Our school’s archives contain an obituary, probably written by her daughter, Sarah Ellen Harker, and published in a San Francisco newspaper. Otelia died in 1911, and we have the original news item.
According to the obituary, Otelia Winchel (sic) was born on January 14, 1814, in Brookville, Indiana. She married John Cullen in 1835
and produced a boy, John W. Cullen, the following year. John Sr. died shortly after. In 1842 she married Adam Guthrie Polk.
Otelia and Adam had two daughters, Caroline and Sarah Ellen. Both sisters eventually moved from Indiana to Portland, traveling along the famous Oregon Trail, and then to Palo Alto, where they joined the staff at Miss Harker’s School. Sarah Ellen was the mother of Catherine and Sara Harker.
In 1847, Otelia Polk and her family crossed the plains to Oregon. The head of their wagon train was Samuel Markham. Samuel’s wife, Elizabeth, was Otelia’s cousin. (My source for this is Linda Markham Curry, a living descendant of Elizabeth Winchell.) In her email to me, Ms. Curry writes: “You may be interested to know that Otelia Winchell-Cullen-Polk-DeWitt was cousin to Elizabeth Winchell Markham, who was the mother of Edwin Markham the poet. Edwin has a history in San Jose too.”
The pioneers made a brief stop at the doomed Whitman Station. This was a missionary compound led by Dr. Marcus Whitman. According to the obituary, Dr. Whitman wanted the family to stay there for the winter, but Otelia “seemed to have a presentiment that forbade, and they pushed on toward the Willamette Valley.”
This premonition avoided tragedy for the Polk family as the famous Whitman massacre occurred about one month later on Nov. 29, 1847. (See the website noted below for more information on the massacre.)
Adam Polk died while crossing the Columbia River, leaving his widow and children to survive the harsh winter alone.

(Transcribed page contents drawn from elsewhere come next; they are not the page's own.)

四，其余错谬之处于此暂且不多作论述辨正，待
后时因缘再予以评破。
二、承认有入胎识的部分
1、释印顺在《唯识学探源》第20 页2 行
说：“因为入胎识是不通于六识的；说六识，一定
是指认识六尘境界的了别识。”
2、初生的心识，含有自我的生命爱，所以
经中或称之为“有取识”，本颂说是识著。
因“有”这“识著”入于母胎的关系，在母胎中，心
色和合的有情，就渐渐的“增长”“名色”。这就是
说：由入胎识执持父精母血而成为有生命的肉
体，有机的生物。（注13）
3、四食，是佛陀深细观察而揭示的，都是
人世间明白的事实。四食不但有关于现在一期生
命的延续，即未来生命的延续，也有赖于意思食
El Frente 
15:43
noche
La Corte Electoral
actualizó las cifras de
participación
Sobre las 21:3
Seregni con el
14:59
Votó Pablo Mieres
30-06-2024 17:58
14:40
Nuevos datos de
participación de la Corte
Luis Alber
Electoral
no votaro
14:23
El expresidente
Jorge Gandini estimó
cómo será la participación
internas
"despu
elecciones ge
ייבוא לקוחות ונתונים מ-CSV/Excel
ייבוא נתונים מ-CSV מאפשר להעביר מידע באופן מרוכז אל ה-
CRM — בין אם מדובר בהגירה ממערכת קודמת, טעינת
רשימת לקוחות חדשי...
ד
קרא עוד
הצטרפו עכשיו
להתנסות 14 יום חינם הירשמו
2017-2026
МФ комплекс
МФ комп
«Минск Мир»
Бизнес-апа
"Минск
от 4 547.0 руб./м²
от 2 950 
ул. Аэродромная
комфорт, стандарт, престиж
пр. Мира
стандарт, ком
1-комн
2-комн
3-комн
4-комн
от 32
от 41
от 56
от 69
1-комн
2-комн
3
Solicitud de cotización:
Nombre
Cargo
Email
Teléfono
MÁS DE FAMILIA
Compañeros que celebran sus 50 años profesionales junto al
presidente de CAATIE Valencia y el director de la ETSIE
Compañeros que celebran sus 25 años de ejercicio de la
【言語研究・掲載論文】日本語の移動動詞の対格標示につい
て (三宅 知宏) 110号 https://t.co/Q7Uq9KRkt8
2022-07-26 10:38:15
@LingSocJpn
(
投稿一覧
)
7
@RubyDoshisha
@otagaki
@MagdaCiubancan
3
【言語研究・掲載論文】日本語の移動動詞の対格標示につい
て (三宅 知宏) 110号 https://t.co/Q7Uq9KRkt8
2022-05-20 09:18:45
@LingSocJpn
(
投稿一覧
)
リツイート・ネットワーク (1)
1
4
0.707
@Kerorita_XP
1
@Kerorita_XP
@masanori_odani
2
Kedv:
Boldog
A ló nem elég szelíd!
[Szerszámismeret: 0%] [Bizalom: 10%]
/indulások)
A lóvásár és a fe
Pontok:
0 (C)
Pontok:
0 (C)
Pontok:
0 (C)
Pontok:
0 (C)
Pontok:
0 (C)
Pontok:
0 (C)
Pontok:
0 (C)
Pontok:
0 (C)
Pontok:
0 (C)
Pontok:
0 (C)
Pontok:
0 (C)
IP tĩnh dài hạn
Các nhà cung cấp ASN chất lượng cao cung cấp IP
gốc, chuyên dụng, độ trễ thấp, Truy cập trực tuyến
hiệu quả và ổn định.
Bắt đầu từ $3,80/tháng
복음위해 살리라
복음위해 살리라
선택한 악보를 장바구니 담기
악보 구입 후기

They arrived at Oregon City, Ore., sometime in November or December 1847. Upon their arrival, they moved into a cabin on First and Morrison streets. Later, they moved into the first frame house in Portland, built by a Captain Crosby.
Otelia married Francis G. De Witt, an officer on a cargo ship in 1848. They had three children together: Marie B., Francis M. and Otelia V.
Mrs. De Witt died on March 21, 1911, in Portland. She was 98 years old.
If you’d like to see the ribbons she was awarded by the Oregon Pioneer Association, we happen to have them.